Collesalvetti Il 2020 – ormai lo sappiamo bene tutti – è un anno particolare: la pandemia del coronavirus ha sconvolto tutti, causando sofferenze in primis per l’aspetto sanitario, ovviamente. C’è poi la dimensione economica: in Italia, come nel mondo e nella fattispecie anche nella nostra Toscana, tante le imprese in crisi, soprattutto in certi settori. Un problema per le imprese stesse, per i loro lavoratori, per le famiglie di questi ultimi che su quei redditi facevano conto per un’esistenza dignitosa, per dare un futuro ai propri figli.

Perché i dati macroeconomici sono interessanti per gli addetti al settore, ma poi (anzi: prima) ci sono le famiglie, con bocche di figli piccoli (e meno piccoli) da sfamare. È a queste che chi governa deve guardare, a partire dalle istituzioni europee, fino ai governi degli Stati nazionali, a quelli delle regioni, scendendo fino ai livelli più capillari. “Reggere il colpo della pandemia” senza ripercussioni sociali devastanti deve essere il motto di riferimento in questa fase. Perché i dati macroeconomici possono interessare, anche giustamente e a vari livelli, le stanze dei Ministeri. Poi c’è la vita vera, che si articola nella dimensione familiare.
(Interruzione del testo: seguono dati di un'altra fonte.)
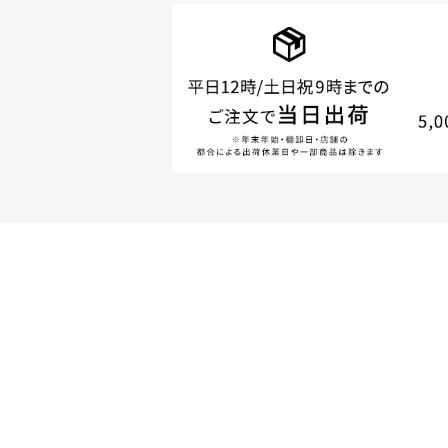
商品やご注文に関す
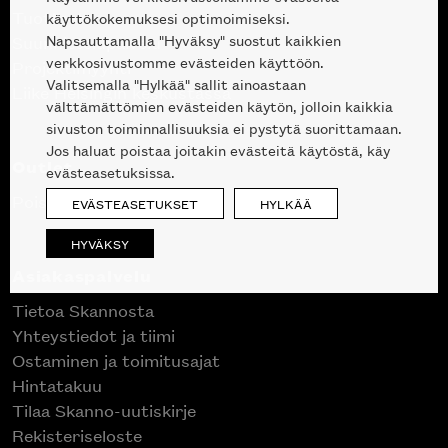
Tuotteet
käyttökokemuksesi optimoimiseksi.
Napsauttamalla "Hyväksy" suostut kaikkien
Suunnittelupalvelu
verkkosivustomme evästeiden käyttöön.
Projektimyynti
Valitsemalla "Hylkää" sallit ainoastaan
Liike Helsingin keskustassa
välttämättömien evästeiden käytön, jolloin kaikkia
sivuston toiminnallisuuksia ei pystytä suorittamaan.
Jos haluat poistaa joitakin evästeitä käytöstä, käy
Outlet
evästeasetuksissa.
Poistuvat mallikappaleet
EVÄSTEASETUKSET
HYLKÄÄ
HYVÄKSY
Asiakaspalvelu
Tietoa Skannosta
Yhteystiedot ja tiimi
Ostaminen ja toimitusajat
Hintatakuu
Tilaa Skanno-uutiskirje
Rekisteriseloste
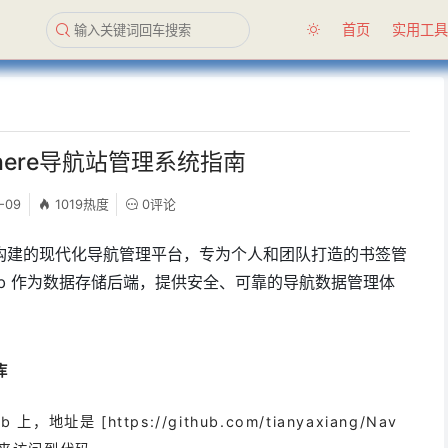
首页
实用工
vSphere导航站管理系统指南
-09
1019热度
0评论
.js 14 构建的现代化导航管理平台，专为个人和团队打造的书签管
Hub 作为数据存储后端，提供安全、可靠的导航数据管理体
库
址是 [https://github.com/tianyaxiang/Nav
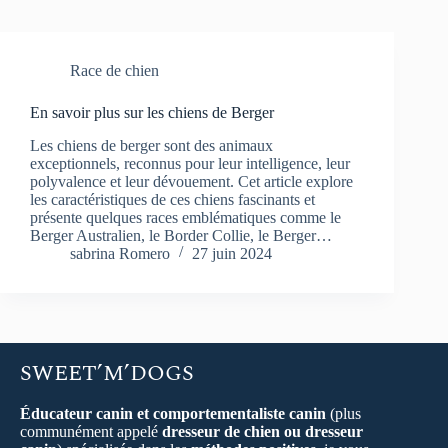
Race de chien
En savoir plus sur les chiens de Berger
Les chiens de berger sont des animaux
exceptionnels, reconnus pour leur intelligence, leur
polyvalence et leur dévouement. Cet article explore
les caractéristiques de ces chiens fascinants et
présente quelques races emblématiques comme le
Berger Australien, le Border Collie, le Berger…
sabrina Romero
27 juin 2024
SWEET’M’DOGS
Éducateur canin et comportementaliste canin
(plus
communément appelé
dresseur de chien ou dresseur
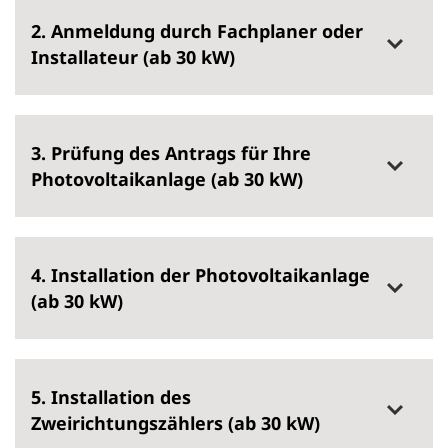
2. Anmeldung durch Fachplaner oder
Installateur (ab 30 kW)
3. Prüfung des Antrags für Ihre
Photovoltaikanlage (ab 30 kW)
4. Installation der Photovoltaikanlage
(ab 30 kW)
5. Installation des
Zweirichtungszählers (ab 30 kW)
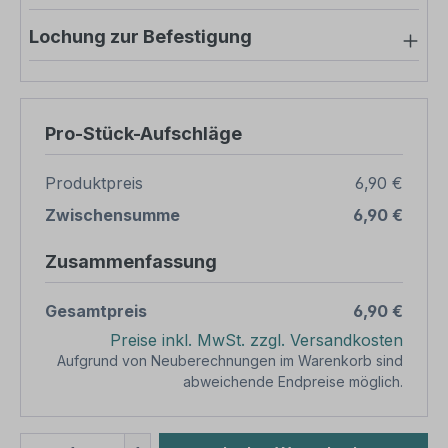
Lochung zur Befestigung
Pro-Stück-Aufschläge
Produktpreis
6,90 €
Zwischensumme
6,90 €
Zusammenfassung
Gesamtpreis
6,90 €
Preise inkl. MwSt. zzgl. Versandkosten
Aufgrund von Neuberechnungen im Warenkorb sind
abweichende Endpreise möglich.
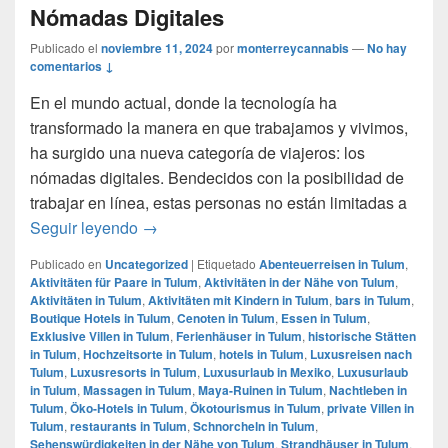
Nómadas Digitales
Publicado el
noviembre 11, 2024
por
monterreycannabis
—
No hay
comentarios ↓
En el mundo actual, donde la tecnología ha
transformado la manera en que trabajamos y vivimos,
ha surgido una nueva categoría de viajeros: los
nómadas digitales. Bendecidos con la posibilidad de
trabajar en línea, estas personas no están limitadas a
Tulum: el paraíso favorito de los Nómadas 
Seguir leyendo
→
Publicado en
Uncategorized
|
Etiquetado
Abenteuerreisen in Tulum
,
Aktivitäten für Paare in Tulum
,
Aktivitäten in der Nähe von Tulum
,
Aktivitäten in Tulum
,
Aktivitäten mit Kindern in Tulum
,
bars in Tulum
,
Boutique Hotels in Tulum
,
Cenoten in Tulum
,
Essen in Tulum
,
Exklusive Villen in Tulum
,
Ferienhäuser in Tulum
,
historische Stätten
in Tulum
,
Hochzeitsorte in Tulum
,
hotels in Tulum
,
Luxusreisen nach
Tulum
,
Luxusresorts in Tulum
,
Luxusurlaub in Mexiko
,
Luxusurlaub
in Tulum
,
Massagen in Tulum
,
Maya-Ruinen in Tulum
,
Nachtleben in
Tulum
,
Öko-Hotels in Tulum
,
Ökotourismus in Tulum
,
private Villen in
Tulum
,
restaurants in Tulum
,
Schnorcheln in Tulum
,
Sehenswürdigkeiten in der Nähe von Tulum
,
Strandhäuser in Tulum
,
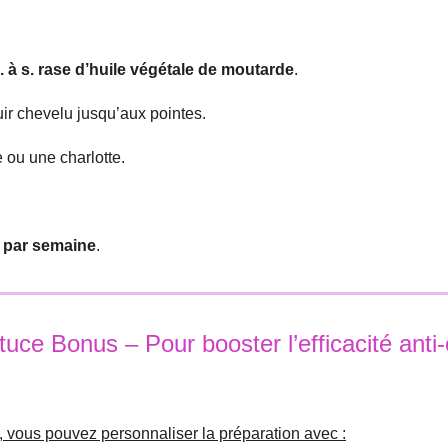
c. à s. rase d’huile végétale de moutarde
.
ir chevelu jusqu’aux pointes.
 ou une charlotte.
s par semaine
.
uce Bonus – Pour booster l’efficacité anti
, vous pouvez personnaliser la préparation avec :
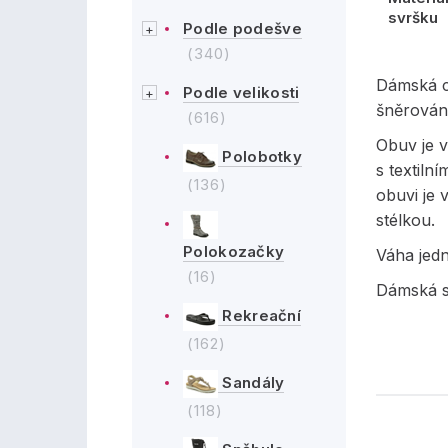
svršku
Podle podešve
(340)
Dámská c
Podle velikosti
šněrován
(616)
Obuv je 
Polobotky
s textiln
(136)
obuvi je
stélkou.
Polokozačky
Váha jed
(16)
Dámská s
Rekreační
(162)
Sandály
(118)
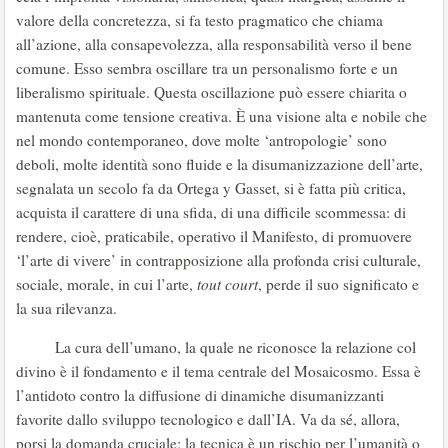
valore della concretezza, si fa testo pragmatico che chiama
all’azione, alla consapevolezza, alla responsabilità verso il bene
comune. Esso sembra oscillare tra un personalismo forte e un
liberalismo spirituale. Questa oscillazione può essere chiarita o
mantenuta come tensione creativa. È una visione alta e nobile che
nel mondo contemporaneo, dove molte ‘antropologie’ sono
deboli, molte identità sono fluide e la disumanizzazione dell’arte,
segnalata un secolo fa da Ortega y Gasset, si è fatta più critica,
acquista il carattere di una sfida, di una difficile scommessa: di
rendere, cioè, praticabile, operativo il Manifesto, di promuovere
‘l’arte di vivere’ in contrapposizione alla profonda crisi culturale,
sociale, morale, in cui l’arte,
tout
court
, perde il suo significato e
la sua rilevanza.
La cura dell’umano, la quale ne riconosce la relazione col
divino è il fondamento e il tema centrale del Mosaicosmo. Essa è
l’antidoto contro la diffusione di dinamiche disumanizzanti
favorite dallo sviluppo tecnologico e dall’IA. Va da sé, allora,
porsi la domanda cruciale: la tecnica è un rischio per l’umanità o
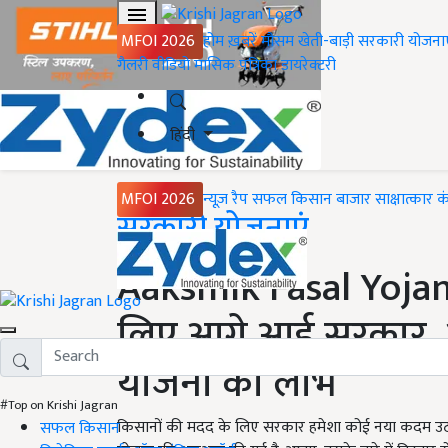
MFOI 2026
होम
ख़बरें
मौसम
खेती-बाड़ी
सरकारी योजना
गैलरी
वीडियो
मासिक पत्रिका
डायरेक्टरी
हिंदी
MFOI 2026
न्यूज़ रैप
सफल किसान
बाजार
साक्षात्कार
क
Home
सरकारी योजनाएं
Aaksmik Fasal Yojan
लिए आगे आई सरकार, आ
योजना का लाभ
#Top on Krishi Jagran
किसानों की मदद के लिए सरकार हमेशा कोई नया कदम उठाती
सफल किसान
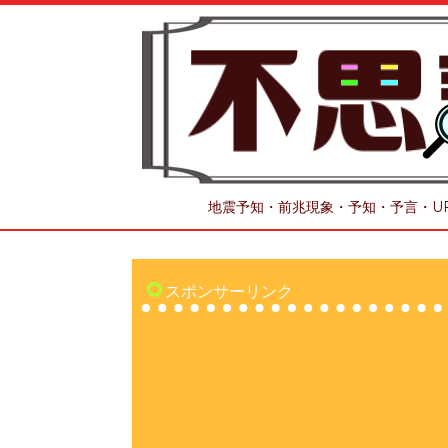
地震予知・前兆現象・予知・予言・U
スポンサーリンク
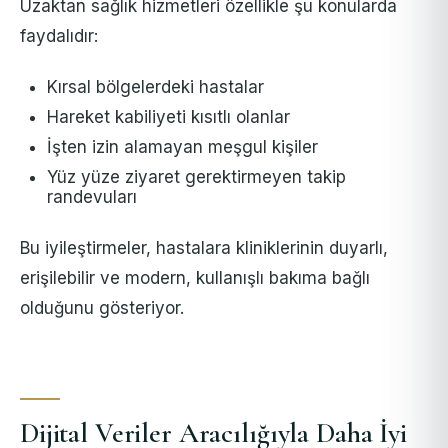
Uzaktan sağlık hizmetleri özellikle şu konularda
faydalıdır:
Kırsal bölgelerdeki hastalar
Hareket kabiliyeti kısıtlı olanlar
İşten izin alamayan meşgul kişiler
Yüz yüze ziyaret gerektirmeyen takip
randevuları
Bu iyileştirmeler, hastalara kliniklerinin duyarlı,
erişilebilir ve modern, kullanışlı bakıma bağlı
olduğunu gösteriyor.
Dijital Veriler Aracılığıyla Daha İyi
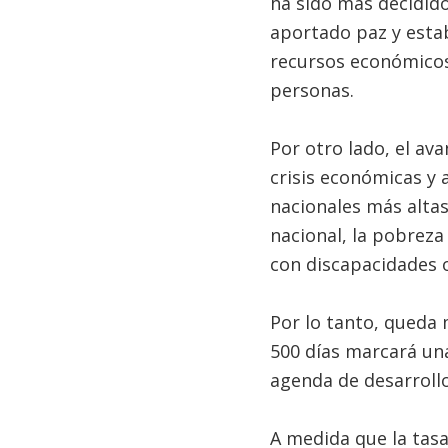
ha sido más decidido
aportado paz y estabi
recursos económicos.
personas.
Por otro lado, el av
crisis económicas y
nacionales más altas 
nacional, la pobreza
con discapacidades o
Por lo tanto, queda 
500 días marcará una 
agenda de desarrollo
A medida que la tasa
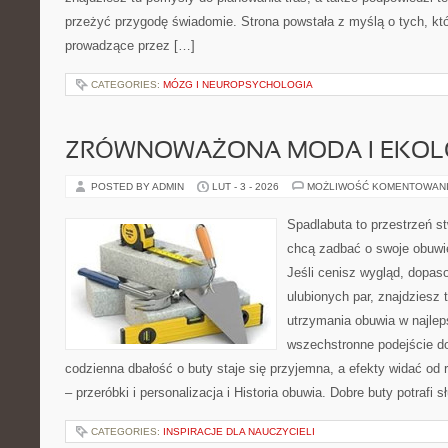
przeżyć przygodę świadomie. Strona powstała z myślą o tych, któ
prowadzące przez […]
CATEGORIES:
MÓZG I NEUROPSYCHOLOGIA
ZRÓWNOWAŻONA MODA I EKOLO
POSTED BY ADMIN
LUT - 3 - 2026
MOŻLIWOŚĆ KOMENTOWAN
Spadlabuta to przestrzeń st
chcą zadbać o swoje obuwi
Jeśli cenisz wygląd, dopas
ulubionych par, znajdziesz
utrzymania obuwia w najlep
wszechstronne podejście do
codzienna dbałość o buty staje się przyjemna, a efekty widać od 
– przeróbki i personalizacja i Historia obuwia. Dobre buty potrafi s
CATEGORIES:
INSPIRACJE DLA NAUCZYCIELI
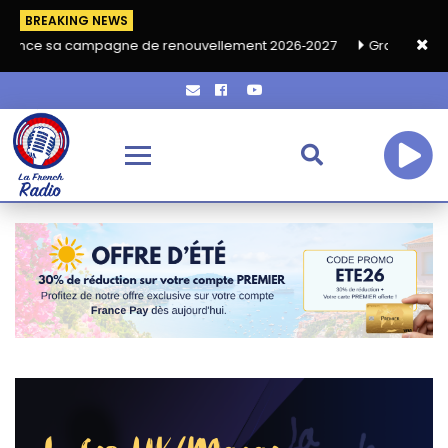
BREAKING NEWS
mpagne de renouvellement 2026‑2027
Grand café de rentrée HK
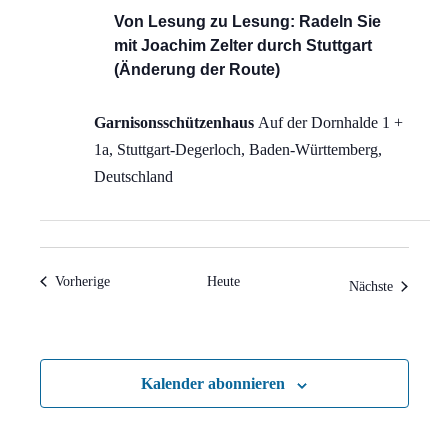
Von Lesung zu Lesung: Radeln Sie
mit Joachim Zelter durch Stuttgart
(Änderung der Route)
Garnisonsschützenhaus
Auf der Dornhalde 1 +
1a, Stuttgart-Degerloch, Baden-Württemberg,
Deutschland
Veranstaltungen
Vorherige
Heute
Veranstal
Nächste
Kalender abonnieren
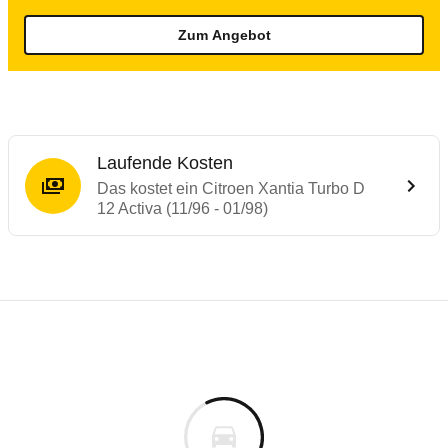
Zum Angebot
Laufende Kosten
Das kostet ein Citroen Xantia Turbo D
12 Activa (11/96 - 01/98)
Laufende Kosten
Rückrufe & Mängel des Citroen Xantia
Technische Daten des
Citroen Xantia Turb
Individuelle Berechnung
Berechnung
€
Keine gemeldeten Mängel
is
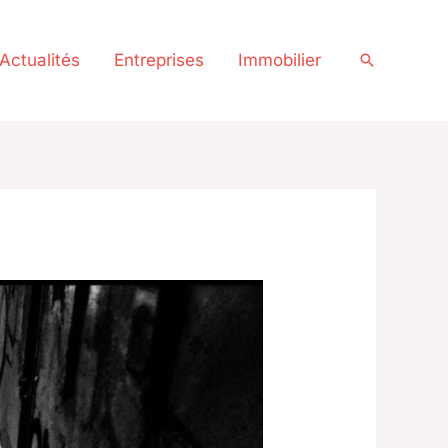
Actualités
Entreprises
Immobilier
Recherche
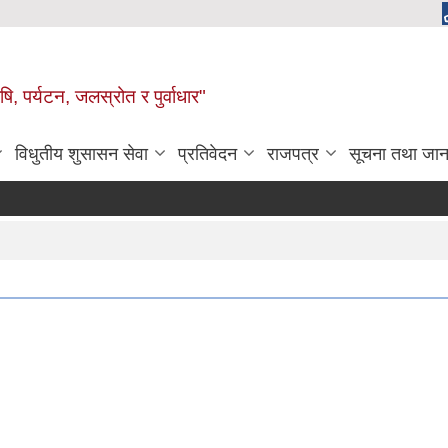
, पर्यटन, जलस्रोत र पुर्वाधार"
विधुतीय शुसासन सेवा
प्रतिवेदन
राजपत्र
सूचना तथा जान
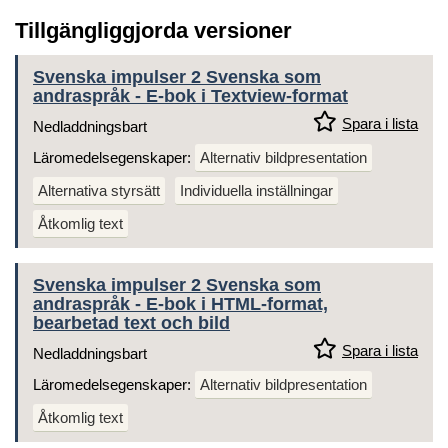
Tillgängliggjorda versioner
Svenska impulser 2 Svenska som
andraspråk - E-bok i Textview-format
Spara i lista
Nedladdningsbart
Läromedelsegenskaper:
Alternativ bildpresentation
Alternativa styrsätt
Individuella inställningar
Åtkomlig text
Svenska impulser 2 Svenska som
andraspråk - E-bok i HTML-format,
bearbetad text och bild
Spara i lista
Nedladdningsbart
Läromedelsegenskaper:
Alternativ bildpresentation
Åtkomlig text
Il velocissimo mutare degli scenari economici, la globalizzazione, il progresso nei vari settori… Tutto questi fenomeni devono potersi dispiegare senza che i loro contraccolpi e il loro peso si scarichino sulle fasce più deboli e fragili della società.

Società che vive di beni materiali, ma non solo. E qui vengo a toccare l’ultimo punto, che riguarda specificatamente il territorio colligiano. Un territorio che si è caratterizzato nel tempo soprattutto per la dimensione sociale, aggregativa (non è che ci sia molto altro da registrare). Sono diversi gli eventi aggregativi a cui la nostra zona ha dovuto rinunciare per evitare un ulteriore aggravarsi della situazione pandemica. E ad oggi la lista degli “eventi cui bisogna rinunciare” non è ancora conclusa. Certamente, rispetto agli aspetti sanitari ed economici, una dimensione secondaria, ma non certo irrilevante. In primis, infatti, il pensiero deve andare a chi è stato toccato dalla sofferenza della malattia e alle rispettive famiglie, così come a chi ha visto diminuire significativamente le proprie sostanze necessarie per un’esistenza dignitosa. Ma in ultima battuta, sul nostro territorio, tocca anche registrare questo ulteriore impoverimento. La speranza – c’è un immenso bisogno di parole di speranza, oltre che di responsabilità – è che, una volta trovata la soluzione definitiva, possa finire questa (pur in una certa misura comprensibilepaura dell’altro anche il nostro territorio possa tornare a godere di quell’aggregazione che caratterizza e vivifica il tessuto sociale.